On 05/03/25 12:53, Harsh Prateek Bora wrote:



On 2/17/25 12:47, Aditya Gupta wrote:
<...snip...>

+        case FADUMP_CPU_STATE_DATA: {
+            struct rtas_fadump_reg_save_area_header reg_save_hdr;
+            struct rtas_fadump_reg_entry **reg_entries;
+            struct rtas_fadump_reg_entry *curr_reg_entry;
+
+            uint32_t fadump_reg_entries_size;
+            __be32 num_cpus = 0;
+            uint32_t num_regs_per_cpu = 0;
+            CPUState *cpu;
+            CPUPPCState *env;
+            PowerPCCPU *ppc_cpu;
+
+            CPU_FOREACH(cpu) {
+                ++num_cpus;
+            }
+
+            reg_save_hdr.version = cpu_to_be32(1);

PAPR spec mentions version value as 0. Do we need to update ?
Yes, will fix, thanks Harsh.

+            reg_save_hdr.magic_number =
+                cpu_to_be64(fadump_str_to_u64("REGSAVE"));
+
+            /* Reg save area header is immediately followed by num cpus */
+            reg_save_hdr.num_cpu_offset =
+                cpu_to_be32(sizeof(struct rtas_fadump_reg_save_area_header));
+

Above inits could go into a helper fadump_init_reg_save_header(&reg_save_hdr); BTW, the PAPR spec also mentions about padding followed by num_cpus_offset, see another comment later below.

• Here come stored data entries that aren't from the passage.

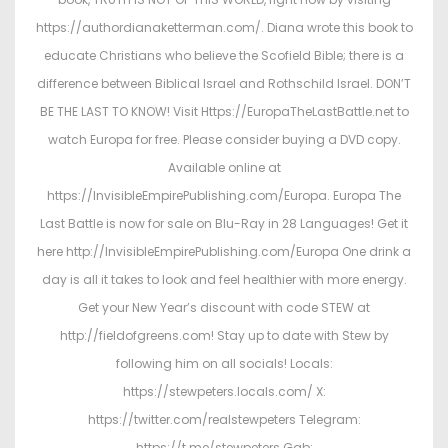
https://authordianaketterman.com/. Diana wrote this book to
educate Christians who believe the Scofield Bible; there is a
difference between Biblical Israel and Rothschild Israel. DON’T
BE THE LAST TO KNOW! Visit Https://EuropaTheLastBattle.net to
watch Europa for free. Please consider buying a DVD copy.
Available online at
https://InvisibleEmpirePublishing.com/Europa. Europa The
Last Battle is now for sale on Blu-Ray in 28 Languages! Get it
here http://InvisibleEmpirePublishing.com/Europa One drink a
day is all it takes to look and feel healthier with more energy.
Get your New Year’s discount with code STEW at
http://fieldofgreens.com! Stay up to date with Stew by
following him on all socials! Locals:
https://stewpeters.locals.com/ X:
https://twitter.com/realstewpeters Telegram:
https://t.me/stewpeters Gab:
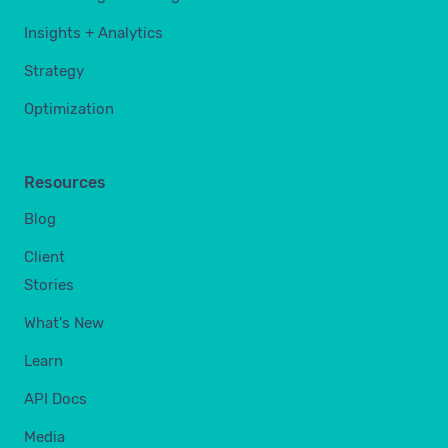
Insights + Analytics
Strategy
Optimization
Resources
Blog
Client
Stories
What's New
Learn
API Docs
Media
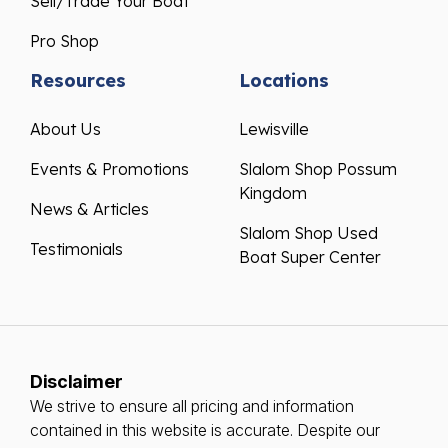
Sell/Trade Your Boat
Pro Shop
Resources
Locations
About Us
Lewisville
Events & Promotions
Slalom Shop Possum
Kingdom
News & Articles
Slalom Shop Used
Testimonials
Boat Super Center
Disclaimer
We strive to ensure all pricing and information
contained in this website is accurate. Despite our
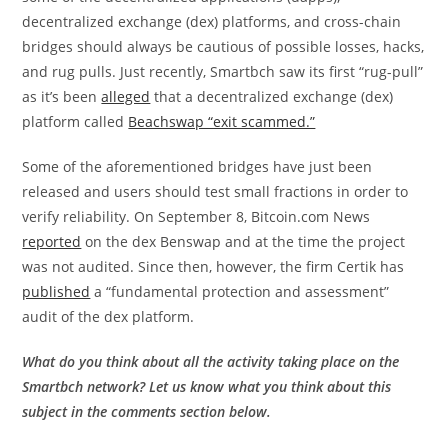
decentralized exchange (dex) platforms, and cross-chain
bridges should always be cautious of possible losses, hacks,
and rug pulls. Just recently, Smartbch saw its first “rug-pull”
as it’s been
alleged
that a decentralized exchange (dex)
platform called
Beachswap “exit scammed.”
Some of the aforementioned bridges have just been
released and users should test small fractions in order to
verify reliability. On September 8, Bitcoin.com News
reported
on the dex Benswap and at the time the project
was not audited. Since then, however, the firm Certik has
published
a “fundamental protection and assessment”
audit of the dex platform.
What do you think about all the activity taking place on the
Smartbch network? Let us know what you think about this
subject in the comments section below.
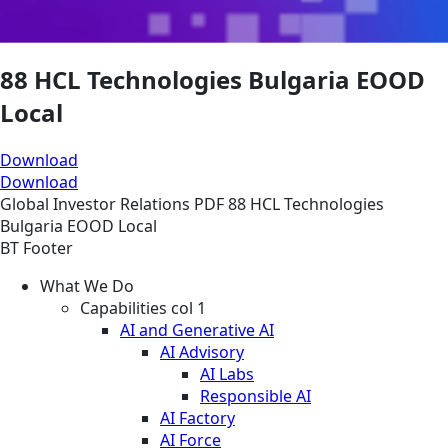
88 HCL Technologies Bulgaria EOOD
Local
Download
Download
Global
Investor Relations
PDF
88 HCL Technologies
Bulgaria EOOD Local
BT Footer
What We Do
Capabilities col 1
AI and Generative AI
AI Advisory
AI Labs
Responsible AI
AI Factory
AI Force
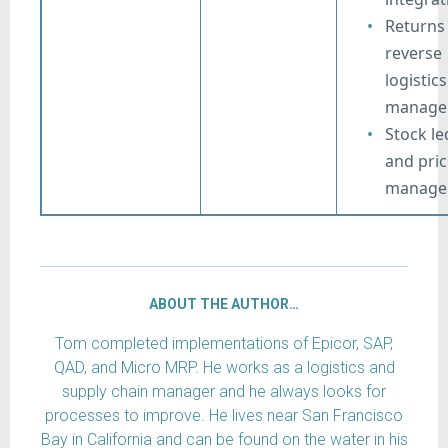
Returns
reverse
logistics
manage
Stock le
and pric
manage
ABOUT THE AUTHOR…
Tom completed implementations of Epicor, SAP,
QAD, and Micro MRP. He works as a logistics and
supply chain manager and he always looks for
processes to improve. He lives near San Francisco
Bay in California and can be found on the water in his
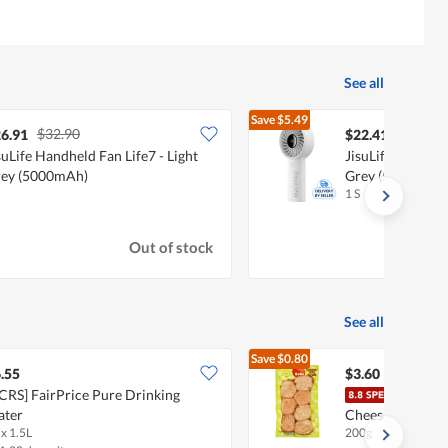
See all
Save
$5.49
$32.90
$27.90
6.91
$22.41
suLife Handheld Fan Life7 - Light
JisuLife Handhel
ey (5000mAh)
Grey (5000mAh)
1 S
Out of stock
See all
Save
$0.80
$4.40
.55
$3.60
CRS] FairPrice Pure Drinking
BoBo
ater
Cheese
 x 1.5L
200g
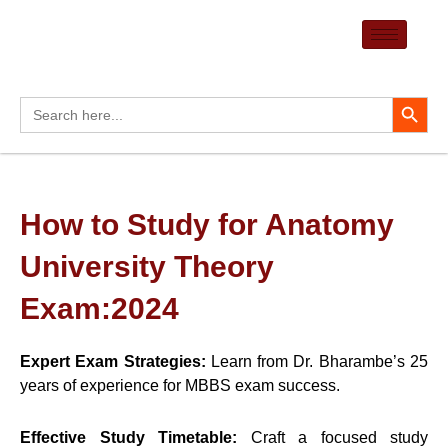
Skip
to
content
Search Button
Search
for:
How to Study for Anatomy
University Theory
Exam:2024
Expert Exam Strategies:
Learn from Dr. Bharambe’s 25
years of experience for MBBS exam success.
Effective Study Timetable:
Craft a focused study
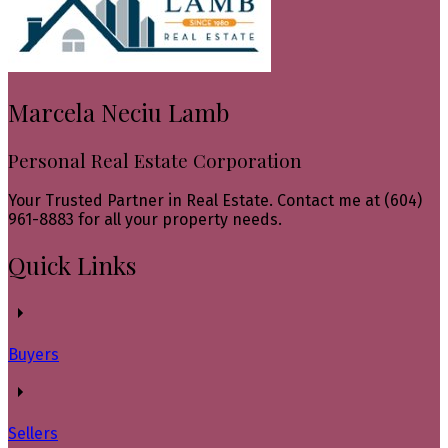
Marcela Neciu Lamb
Personal Real Estate Corporation
Your Trusted Partner in Real Estate. Contact me at (604)
961-8883 for all your property needs.
Quick Links
Buyers
Sellers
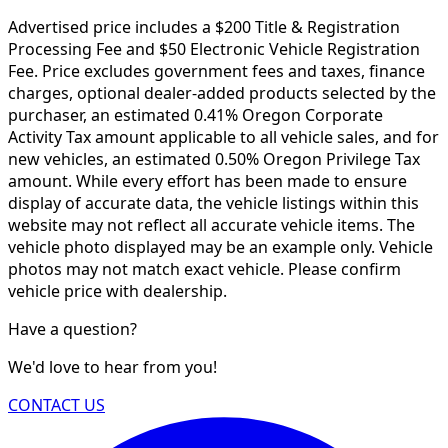
Advertised price includes a $200 Title & Registration
Processing Fee and $50 Electronic Vehicle Registration
Fee. Price excludes government fees and taxes, finance
charges, optional dealer-added products selected by the
purchaser, an estimated 0.41% Oregon Corporate
Activity Tax amount applicable to all vehicle sales, and for
new vehicles, an estimated 0.50% Oregon Privilege Tax
amount. While every effort has been made to ensure
display of accurate data, the vehicle listings within this
website may not reflect all accurate vehicle items. The
vehicle photo displayed may be an example only. Vehicle
photos may not match exact vehicle. Please confirm
vehicle price with dealership.
Have a question?
We'd love to hear from you!
CONTACT US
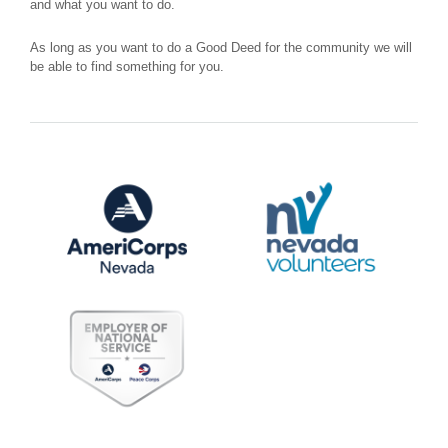
and what you want to do.
As long as you want to do a Good Deed for the community we will
be able to find something for you.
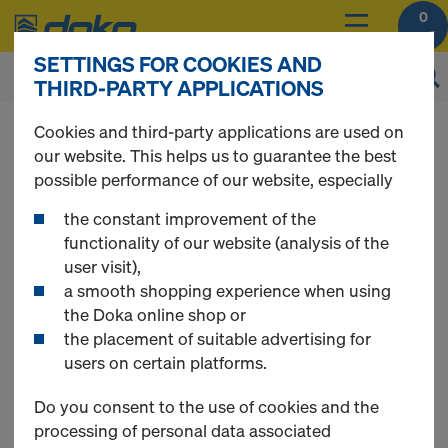
0
SETTINGS FOR COOKIES AND
THIRD-PARTY APPLICATIONS
Online Support
Cookies and third-party applications are used on
our website. This helps us to guarantee the best
possible performance of our website, especially
DO YOU NEED SOME HELP?
the constant improvement of the
functionality of our website (analysis of the
The Doka Online Service Team will be happy to assist
user visit),
you.
a smooth shopping experience when using
the Doka online shop or
Contact details
the placement of suitable advertising for
Phone:
+381 22 400 100
users on certain platforms.
E-Mail:
shop-rs@doka.com
Do you consent to the use of cookies and the
Opening hours
processing of personal data associated
Monday - Friday 7.30 am until 3.30 pm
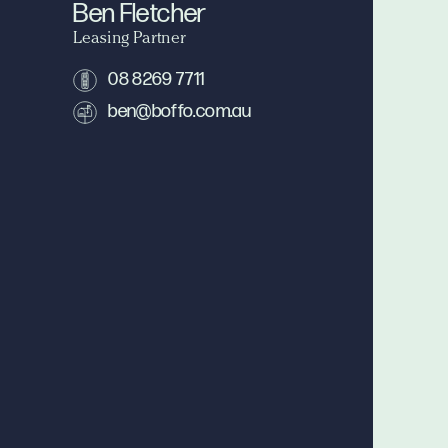
Ben Fletcher
Leasing Partner
08 8269 7711
ben@boffo.com.au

+            fadump_reg_entries_size = num_cpus *
+                                      FADUMP_NUM_PER_CPU_REGS *
+                                      sizeof(struct rtas_fadump_reg_entry);
+
+            reg_entries = malloc(fadump_reg_entries_size);

This was declared as double pointer, but being used as a pointer.
Agreed, not needed to keep it as double pointer. My initial plan for this variable was different, that's why i was using double pointer earlier to point to a list of CPU registers, and each CPU registers itself an array. Not needed in current implementation. Will fix it.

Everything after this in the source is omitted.